No había experimentado ninguna inquietud por la ausencia de Ducrau, que volvió con el rostro más animado y los cabellos húmedos en las sienes, como si acabara de lavarse la cara.

—Vamos a preguntárselo.

Maigret fumaba a grandes chupadas, sostenía la copa de coñac en la mano y evitaba mirar a Decharme, que había empalidecido, no atreviéndose a abrir la boca.

—Mire, Ducrau: su yerno me preguntaba si creo que es usted un asesino y si tengo la intención de detenerle.

Debieron de oírle arriba, porque los pasos cesaron de pronto encima de sus cabezas. A Ducrau, a pesar de su sangre fría, se le cortó la respiración.

—¿Es él quien pregunta... si yo...?

—No olvide que es militar. Me recordaba hace un instante la costumbre en casos parecidos. Cuando un militar ha cometido una falta, como dice con mucha elegancia, son sus mejores amigos quienes le dejan solo con su revólver.

La mirada de Ducrau seguía obstinadamente a Decharme, que andaba como sin objeto hacia el fondo de la sala.

—¡Ah! Ha dicho...

Durante algunos segundos pudo creerse que las cosas iban mal rodadas. Pero los rasgos de Ducrau se distendieron poco a poco, quizá obligados por un esfuerzo heroico. Sonrió. La sonrisa se amplió. Rió. ¡Rió a carcajadas!
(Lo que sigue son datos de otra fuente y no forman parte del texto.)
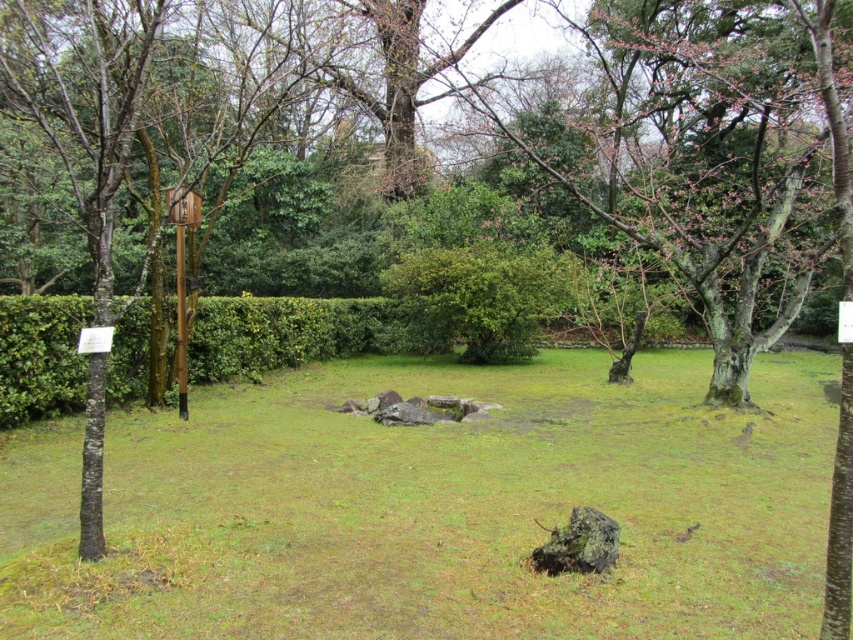 Question: Which point is closer to the camera taking this photo?

Choices:
 (A) (393, 536)
 (B) (15, 394)

Answer: (A)

Question: Which point is closer to the camera?

Choices:
 (A) green leafy hedge at center
 (B) green grass at center
 (C) green leafy bush at center

Answer: (B)

Question: Can you confirm if green leafy hedge at center is smaller than green leafy bush at center?

Choices:
 (A) yes
 (B) no

Answer: (B)

Question: Considering the relative positions of green leafy hedge at center and green leafy bush at center in the image provided, where is green leafy hedge at center located with respect to green leafy bush at center?

Choices:
 (A) right
 (B) left

Answer: (B)

Question: Which of these objects is positioned closest to the green leafy hedge at center?

Choices:
 (A) green leafy bush at center
 (B) green grass at center

Answer: (A)

Question: Is green grass at center positioned at the back of green leafy hedge at center?

Choices:
 (A) no
 (B) yes

Answer: (A)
—Es despampanante —exclamó al fin, con lágrimas en los ojos a fuerza de reír—. ¡Ah, mi querido Decharme! ¡Qué muchacho tan encantador eres! Vamos, hijitos, que van a sentarse a la mesa... Los oficiales que... cuando otro ha cometido una falta... ¡Querido Decharme! ¡Y decir que vamos a comer uno al lado del otro...!

A Maigret no le llegaba la camisa al cuerpo, pero nadie lo hubiera dicho al verle vaciar con cuidado la pipa en el cenicero y deslizaría en su estuche antes de metérsela en el bolsillo.